Pyloric outflow tract obstruction secondary to an anatomic abnormality can be congenital or acquired. Hypertrophy of the muscularis layer is most common in congenital cases, although the mucosal layer can also be involved.1,2 Brachycephalic dogs are overrepresented for congenital obstructions, and acquired obstructions are reported more often in middle-aged to older small-breed dogs.3,4 Most dogs with this condition have a history of chronic vomiting.2-4 Differential diagnoses include gastroesophageal reflux/motility disorders, outflow tract foreign body obstructions, and gastric neoplasia.

Surgical Treatment for Pyloric Outflow Obstructions

Various surgical interventions have been described, including Fredet-Ramstedt pyloromyotomy (Figure 1), Heineke-Mikulicz pyloroplasty (no image), and Y-U pyloroplasty (Figure 2).5,6

Gloved hands swabbing blood from a partial-thickness pyloric incision.

FIGURE 1 The pylorus is incised with a partial-thickness incision (as is performed with Fredet-Ramstedt pyloromyotomy) through the serosa and muscularis, showing the severely thickened muscularis layer with the underlying mucosa–submucosa exposed. Note: The duodenum is to the left and the body of the stomach is to the right of the image.

Gloved hand holding an organ with a superimposed Y drawing.

FIGURE 2 View of the stomach (top of the image) and duodenum (bottom of the image) prior to incision, with a Y overlay showing where the Y-U pyloroplasty will be performed. The stem of the Y is on the antimesenteric border of the proximal descending duodenum, the pylorus is at the intersection of all 3 arms, and the pyloric antrum of the stomach is outlined by the 2 arms of the Y.

Fredet-Ramstedt pyloromyotomy involves a longitudinal partial-thickness incision of the thickened muscular layer that allows protrusion of the mucosa–submucosa layer through the incision.
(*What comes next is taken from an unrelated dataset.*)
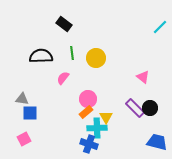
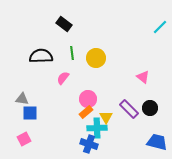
purple rectangle: moved 6 px left, 1 px down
Heineke-Mikulicz pyloroplasty (ie, transverse pyloroplasty) involves making a longitudinal full-thickness incision through the pylorus and closing transversely. Y-U pyloroplasty involves making a Y-shaped full-thickness incision (with the stem extending along the antimesenteric border of the proximal descending duodenum and the arms curving along the ventral margins of the pyloric antrum), advancing the normal gastric pyloric antrum wall across the incised thickened pylorus, and closing the incision in a U-shape (Figures 3-6). Heineke-Mikulicz pyloroplasty and Y-U pyloroplasty permit full-thickness gastric biopsy and thus definitive confirmation of benign pyloric hypertrophy. Surgical widening of the outflow tract usually results in rapid improvement of clinical signs and good prognosis.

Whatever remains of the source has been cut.